Eine leichte Übung, berücksichtigt man, dass in den internationalen Kunstpreisdatenbanken (seit 2006) überhaupt nur 15 Verkäufe des Künstlers gelistet sind, in einer Preisklasse von umgerechnet 1800 bis 18.000 Euro. Bis zum Dezember, als ein Landschaftsaquarell bei Poly International (Beijing) plötzlich mehr als 400.000 Euro brachte. Ein Schelm, wer Böses denkt und in den findigen Kunstbörsianern womöglich den Käufer vermuten würde. Jedenfalls gab man ab Jänner etwa für Der brüllende Gelbe Fluss Anteilsscheine aus, deren Wert sich bis Mitte März um das Achtzehnfache erhöhte, bis die Aufsicht den Handel laut artmagazine.cc wegen exzessiver Spekulation für fünf Tage stoppte. Anfang April war der Wert des Bildes allerdings wieder gestiegen, auf umgerechnet 7,75 Millionen Euro. Absurd.

Aber wer will derlei schon hinterfragen, passt es doch perfekt in das Schema jener Fachleute, die nicht müde werden, China als den prosperierendsten Markt zu bezeichnen, den die Geschichte des Kunstmarkts jemals hervorbrachte. Der sagenumwobenen Kaufkraft sei Dank: "China verdrängt Großbritannien vom zweiten Platz", titelt etwa die aktuell vorliegende und von den Machern der Tefaf-Messe jährlich beauftragte Studie (The Global Art Market in 2010: Crisis and Recovery). Autorin ist Clare McAndrews, deren Unternehmen "Arteconomics" Daten sammelt und auswertet. Ihre Hauptquelle sei "Artprice", wie sie dem Standard 2010 bestätigte. Von dort würden entsprechende Umsatzdaten der Auktionshäusern bezogen, die das allerdings dementieren.

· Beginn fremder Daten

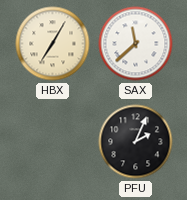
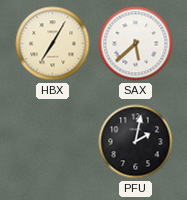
SAX: 11:38 -> 5:38
PFU: 2:04 -> 2:02
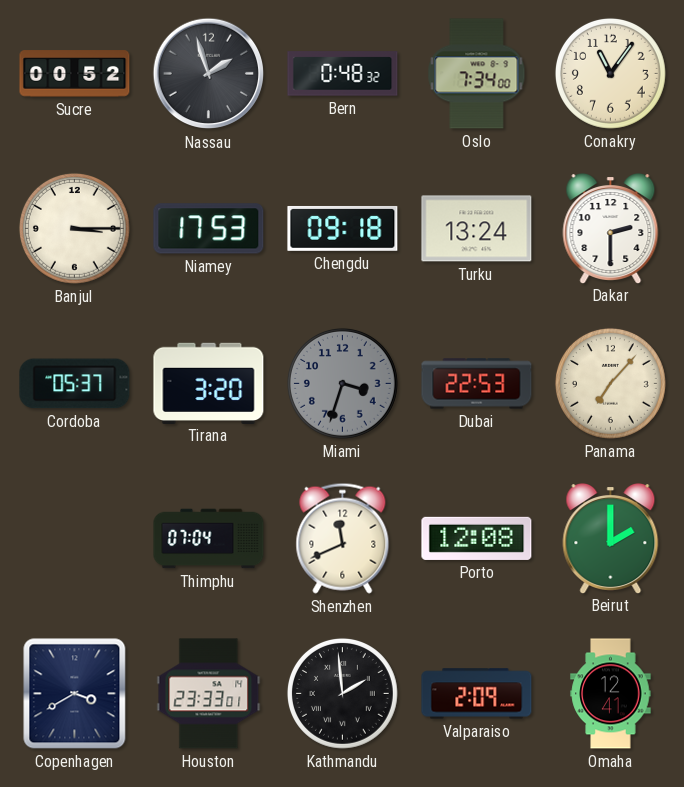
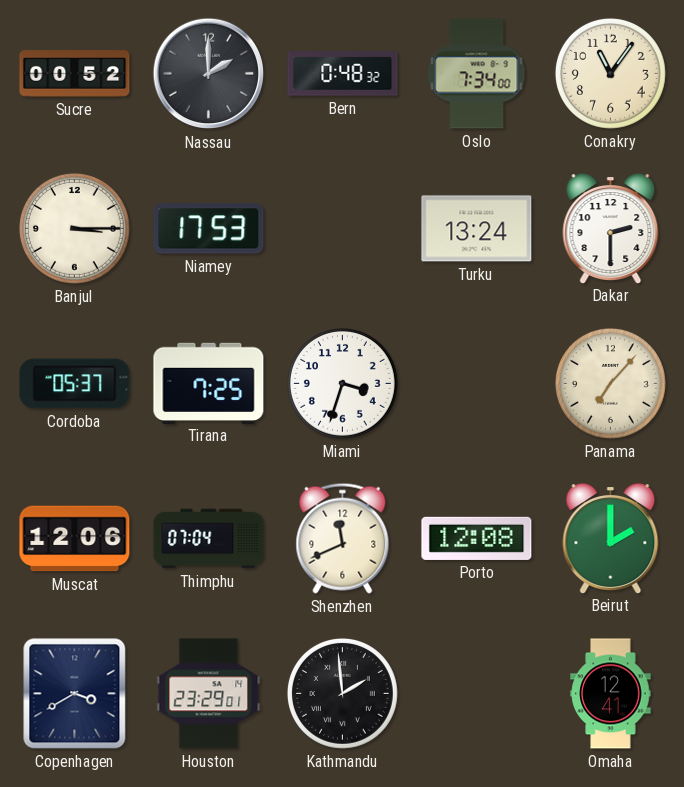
Nassau: 1:57 -> 2:00
Chengdu: 09:18 -> none
Tirana: 3:20 -> 7:25
Miami dial: grey -> white
Dubai: 22:53 -> none
Muscat: none -> 12:06
Houston: 23:33 -> 23:29
Valparaiso: 2:09 -> none
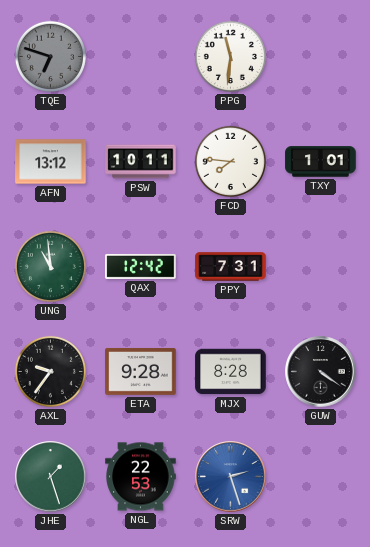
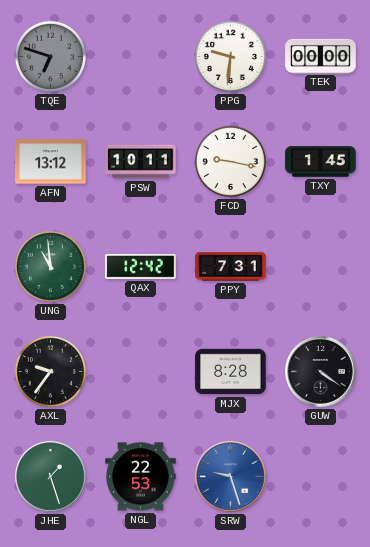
PPG: 11:31 -> 9:31
TEK: none -> 00:00
FCD: 7:46 -> 9:17
TXY: 1:01 -> 1:45
ETA: 9:28 -> none
SRW: 2:27 -> 9:27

Im Falle von China, versicherte McAndrews, kämen die Daten vom zuständigen Handelsministerium, aktuell ergänzt um Daten von den Kunstpreisdatenbanken "Artnet" und "Artron". Und auf Basis dieser hätte sich der Kunstmarkt in China seit 2009 wertmäßig fast verdoppelt, hielte einen weltweiten Marktanteil von 23 Prozent. Am 11. April legte Thierry Ehrmann noch ein Scherflein nach. Der Kopf hinter "Artprice" kürte China nicht nur zum "unbestrittenen Sieger des Jahrzehnts", der vom neunten (2000) auf den ersten (!) Platz vorrückte, mit einem weltweiten Umsatzanteil von 33 Prozent (USA 29,9 Prozent, UK 19,4). Dazu schicke sich Peking (2,3 Mrd. Dollar) an, demnächst New York (2,7 Mrd. Dollar) als umsatzstärkste Metropole vom Thron zu stoßen.

Nur ein Aspekt wird in solchen Studien, deren Zahlenspiele nur bedingt nachvollziehbar bleiben, niemals thematisiert: Werden die so beherzt von chinesischen Bietern bewilligten Millionen-Dollar-Beträge auch bezahlt? Nicht immer, und ja, die Zahlungsmoral ostasiatischer Bieter lässt zu wünschen übrig.

Einzementierte Rekorde

Schon legendär ist der Fall zweier Brunnenfiguren aus der Sammlung Yves Saint Laurent und Pierre Bergé 2009. Wenige Stunden nach dem Zuschlag bei Christie's (Paris) ließ Cai Mingchao, Sammler und selbst Betreiber eines Auktionshauses in China, via Pressekonferenz ausrichten, dass er nicht daran denke, den Betrag von 31,49 Millionen Euro zu bezahlen. Das Ganze sei eine politisch geleitete Protestaktion gewesen, und überdies hätte er gar nicht so viel Geld. Der Kauf soll zwischenzeitlich rückabgewickelt und die Figuren an Pierre Bergé retourniert worden sein. Selbstredend wurde der 2009 in Paris verzeichnete Rekordumsatz von Christie's nie aktualisiert.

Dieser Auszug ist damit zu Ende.